En esta ocasión sirve hablar sobre la crisis en Sudán, un ejemplo doloroso que exige nuestraatención. Desde el mes de abril del 2023, Sudán se ha visto involucrado en un conflicto armado entre las Fuerzas Armadas (SAF) y las milicias del Rapid Support Forces (RSF), lo que inició como una disputa por el poder ha ido escalando al grado de convertirse en una catástrofe humanitaria, la Organización de las Naciones Unidas ha calificado la situación en Sudán como “la crisis de derechos humanos más grave de nuestro tiempo”. Su descripción no resulta nada excesiva si tomamos a comento las cifras; más de 12 millones de personas han sido desplazadas, de ellas 8.5 millones dentro del mismo país y 3 millones en países vecinos en el continente africano. Más de 30 millones de personas necesitan asistencia humanitaria y reportes mencionan más de 3,000 civiles privados de su vida en lo que va de este año, así como múltiples violaciones sistemáticas entre ellas violencia sexual, ejecuciones sumarias, ataques a recintos hospitalarios, servicios de salud bloqueados, suministros de agua y hambruna son utilizados como armas de guerra. Esta situación no puede ser considerada como un conflicto interno, es un escenario que vulnera normas internacionales sobre derechos humanos, así como al derecho internacional humanitario, a través de la Oficina del Alto Comisionado para los Derechos Humanos (OHCHR) y la Oficina para la Coordinación de Asuntos Humanitarios (OCAH), se han desplegado misiones de verificación, emitido alertas sobre la crisis humanitaria y solicitado acceso humanitario inmediato. El Consejo de Seguridad ha discutido sanciones y medidas para garantizar corredores seguros, mientras que la Corte Penal Internacional analiza la apertura de investigaciones por crímenes de guerra y crímenes contra la humanidad. Sin embargo, los esfuerzos se ven limitados por bloqueos políticos, falta de recursos y la negativa de las partes en conflicto a permitir el ingreso de ayuda, o que evidencia la necesidad de una presión internacional más firme y coordinada.

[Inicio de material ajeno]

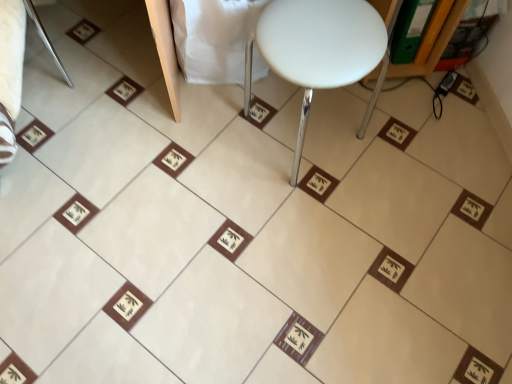 What do you see at coordinates (322, 49) in the screenshot? I see `white glossy stool at center` at bounding box center [322, 49].

This screenshot has width=512, height=384. What are the coordinates of `white glossy stool at center` in the screenshot? It's located at (322, 49).

I want to click on white glossy stool at center, so click(322, 49). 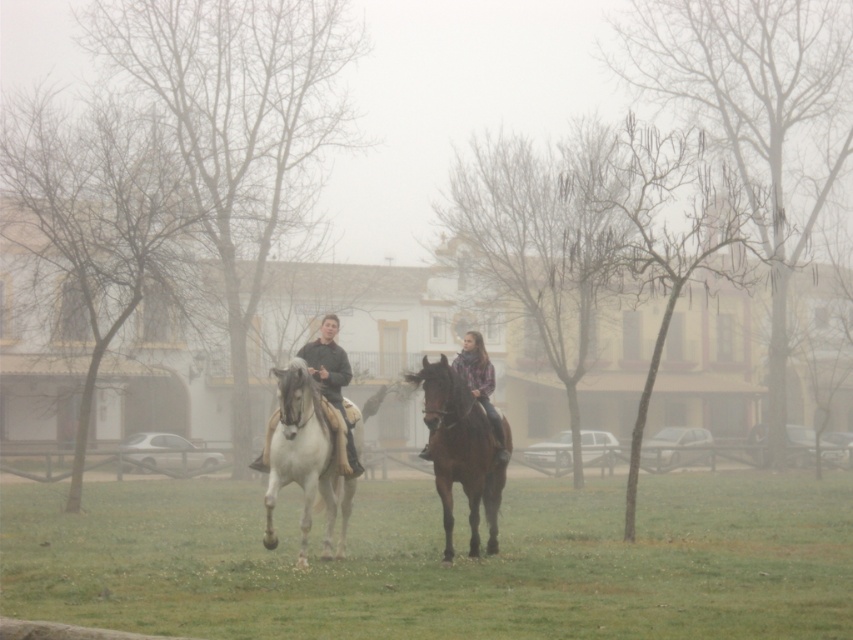 Does white glossy horse at center appear over plaid fabric shirt at center?

Actually, white glossy horse at center is below plaid fabric shirt at center.

Does white glossy horse at center have a greater height compared to plaid fabric shirt at center?

Yes, white glossy horse at center is taller than plaid fabric shirt at center.

Is point (328, 500) closer to viewer compared to point (460, 358)?

Yes, it is in front of point (460, 358).

Identify the location of white glossy horse at center. (305, 460).

Between green grass at center and brown glossy horse at center, which one is positioned lower?

green grass at center is lower down.

Can you confirm if green grass at center is thinner than brown glossy horse at center?

No, green grass at center is not thinner than brown glossy horse at center.

What do you see at coordinates (439, 561) in the screenshot?
I see `green grass at center` at bounding box center [439, 561].

You are a GUI agent. You are given a task and a screenshot of the screen. Output one action in this format:
    pyautogui.click(x=<x>, y=<y>)
    Task: Click on the green grass at center
    
    Given the screenshot: What is the action you would take?
    pyautogui.click(x=439, y=561)

Is dark green leather jacket at center positioned at the back of plaid fabric shirt at center?

No, dark green leather jacket at center is in front of plaid fabric shirt at center.

At what (x,y) coordinates should I click in order to perform the action: click on dark green leather jacket at center. Please return your answer as a coordinate pair (x, y). Looking at the image, I should click on (328, 362).

Does point (312, 352) come in front of point (498, 451)?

El lector podría cuestionar la relevancia de hablar de un tema que se encuentra lejano a nuestro espacio territorial, y más conociendo de las actuaciones de los organismos internacionales, la respuesta es sencilla, por que los derechos humanos no son una declaración abstracta; son garantías concretas para personas reales, para todas las personas. Cuando un Estado falla en proteger, la comunidad internacional tiene y tenemos la obligación de actuar, de cuestionar y exigir, el de investigar y reflexionar, el ser participes activos de un cambio necesario en el marco regulatorio internacional.
Sudán nos recuerda que la impunidad y la indiferencia son cómplices de estos actos crueles e inhumanos, una herida abierta que interpela a nuestra conciencia jurídica y ética, por ello en este Día Internacional de los Derechos Humanos, su conmemoración no puede quedarse en discursos ni frases célebres, sino en acciones concretas que den un paso a resolver los conflictos actuales, como abogados, estudiantes y ciudadanos, debemos transformar la indignación en acción: exigir justicia, apoyar la ayuda humanitaria y educar para que las generaciones futuras comprendan que los derechos humanos no son negociables, hoy más que nunca la defensa de la humanidad nos necesita.